Profiling gives very different predictions of best algorithm

Sat May 2 11:10:22 EDT 2009

On May 1, 7:38 pm, Terry Reedy <tjre... at udel.edu> wrote:

> I presume in your overall time text, you ran the two versions of the
> algorith 'naked'.  But, for some reason, you are profiling them embedded
> inside a test suite and runner.  It does not seem that this should
> affect relative timing, but I have seen some pretty strange behaviors.
> At best, it will add noise.
>
> Let me expand my question: what did you do differently between the two
> profile runs?

When I compute the electron repulsion integrals, the two different
methods are:

                        if packed:
                            ijkl = intindex(i,j,k,l)
                            Ints[ijkl] = coulomb(bfs[i],bfs[j],bfs
[k],bfs[l])
                        else:
                            val = coulomb(bfs[i],bfs[j],bfs[k],bfs[l])
                            Ints[i,j,k,l] = val
                            Ints[j,i,k,l] = val
                            Ints[i,j,l,k] = val
                            Ints[j,i,l,k] = val
                            Ints[k,l,i,j] = val
                            Ints[k,l,j,i] = val
                            Ints[l,k,i,j] = val
                            Ints[l,k,j,i] = val

and when I access the integrals the differences are:

                    if packed:
                        index = intindex(i,j,k,l)
                        temp[kl] = Ints[index]
                    else:
                        temp[kl] = Ints[i,j,k,l]

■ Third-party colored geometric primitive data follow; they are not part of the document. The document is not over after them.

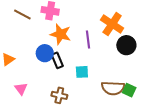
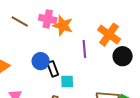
orange star: (61, 34) -> (63, 26), moved
cyan square: (82, 72) -> (67, 81), moved

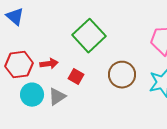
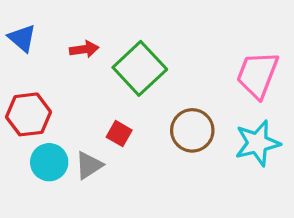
red arrow: (49, 64) -> (84, 49), moved

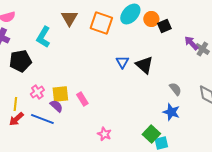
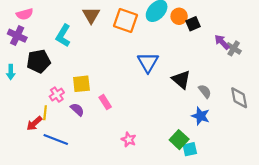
blue triangle: (122, 62) -> (148, 62), size x1.5
black triangle: (144, 65) -> (181, 80), moved
yellow square: (60, 94) -> (81, 84), moved
yellow line: (15, 104) -> (45, 113), moved
blue line: (42, 119) -> (56, 140), moved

If you look at the profiling, I'm making something like 11M calls to
intindex, which is a routine I've written in C. I thought that by
storing all N**4 integrals (rather than the N**4/8 that packed stores)
would remove the need for the intindex calls and speed things up, but
it's 50% slower. I can't really figure out why it's slower, though,
since profiling makes it look like the slower version is faster.
Something like 30% of the time for the full PyQuante test suite is
taken up with calls to intindex, and I'd like to remove this if
possible.

I also wrote a version of the code where I stored all of the intindex
values in a Python dictionary rather than calling a C function. That
version appeared to be roughly the same speed when I profiled the
code, although I didn't test it without profiling (stupidly) because
at that point I didn't recognize the magnitude of the discrepancy
between the profiling/nonprofiling timings.

I was posting to the list mostly because I would like to know whether
I can do something different when I profile my code so that it give
results that correspond more closely to those that the nonprofiling
results give.